ABA signaling prevents phosphodegradation of the Arabidopsis SR45 splicing factor to negatively autoregulate inhibition of early seedling development

Abstract

ABSTRACTAlternative splicing is a key posttranscriptional mechanism to expand the coding capacity of eukaryotic genomes. Although the functional relevance of this process remains poorly understood in plant systems, major modulators of alternative splicing called serine/arginine-rich (SR) proteins have been implicated in plant stress responses mediated by the abscisic acid (ABA) hormone.
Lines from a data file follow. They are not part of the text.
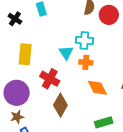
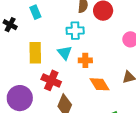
cyan cross: (84, 40) -> (75, 31), moved
yellow rectangle: (25, 54) -> (35, 53), moved

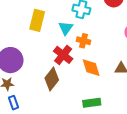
red cross: (51, 80) -> (63, 55), moved

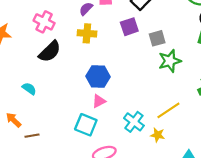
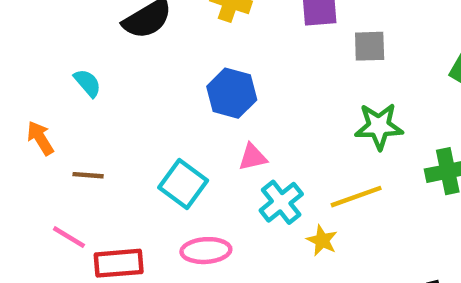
green star: (170, 61) -> (379, 126), moved
pink triangle: (99, 101) -> (253, 157), moved
brown line: (32, 136) -> (88, 175), moved

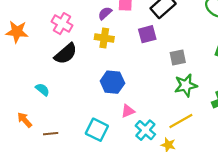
gray square: (370, 46) -> (178, 57), moved

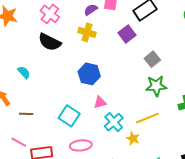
purple square: (147, 34) -> (127, 34), turned -30
black semicircle: (66, 54) -> (50, 42), turned 60
gray square: (178, 57) -> (152, 59), turned -35

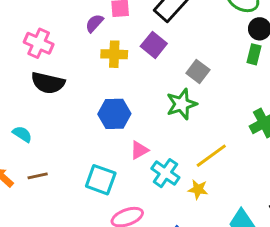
yellow cross: (87, 32) -> (114, 54), moved
green star: (156, 86) -> (182, 104), moved
brown line: (26, 114) -> (38, 176), moved

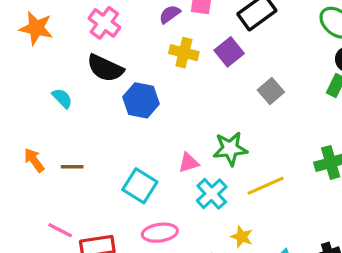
green star: (182, 104) -> (230, 149), moved
blue hexagon: (114, 114) -> (141, 100), moved
cyan semicircle: (22, 134) -> (62, 98), moved
yellow star: (198, 189) -> (242, 237), moved

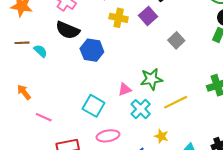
brown line: (72, 167) -> (22, 43), moved
pink line: (60, 230) -> (44, 117), moved

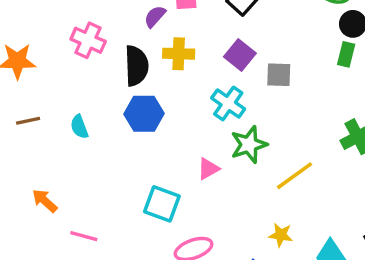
purple square: (148, 16) -> (240, 55), moved
black semicircle: (68, 30) -> (136, 66), moved, turned -105
gray square: (176, 40) -> (279, 75), turned -35
cyan semicircle: (40, 51) -> (79, 127), moved, turned -144
cyan cross: (141, 109) -> (228, 104), moved

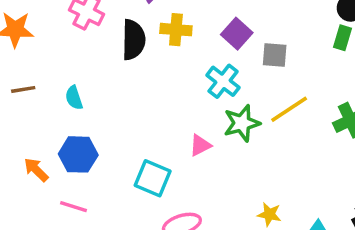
blue hexagon: (144, 114) -> (78, 154), moved
yellow line: (295, 176) -> (289, 109), moved

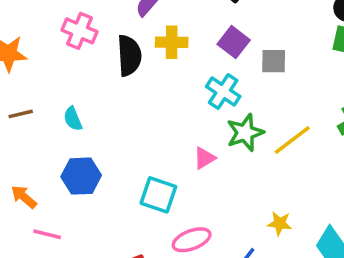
yellow line: (289, 109) -> (292, 140), moved
orange arrow: (36, 170) -> (24, 197), moved
pink line: (73, 207) -> (47, 234), moved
Loss of function of the Arabidopsis thaliana SR-like protein SR45, a bona fide splicing factor, has been shown to cause plant hypersensitivity to environmental cues and activation of the ABA pathway. Also, consistent with both animal and plant SR proteins being extensively and reversibly phosphorylated at their C-termini, ABA-induced changes in the phosphorylation status of SR45 have been reported.Here, we show that SR45 overexpression reduces Arabidopsis sensitivity to ABA during early seedling development. Moreover, exposure to ABA dephosphorylates SR45 at multiple amino acid residues and leads to accumulation of the protein via reduction of SR45 ubiquitination and proteasomal degradation. Using phosphomutant and phosphomimetic transgenic Arabidopsis lines, we demonstrate the functional relevance of ABA-mediated dephosphorylation of a single SR45 residue, T264, in antagonizing SR45 ubiquitination and degradation to promote its function as a repressor of seedling ABA sensitivity. Taken together, our results reveal a mechanism in which ABA signaling negatively autoregulates during early plant development via posttranslational control of the SR45 splicing factor.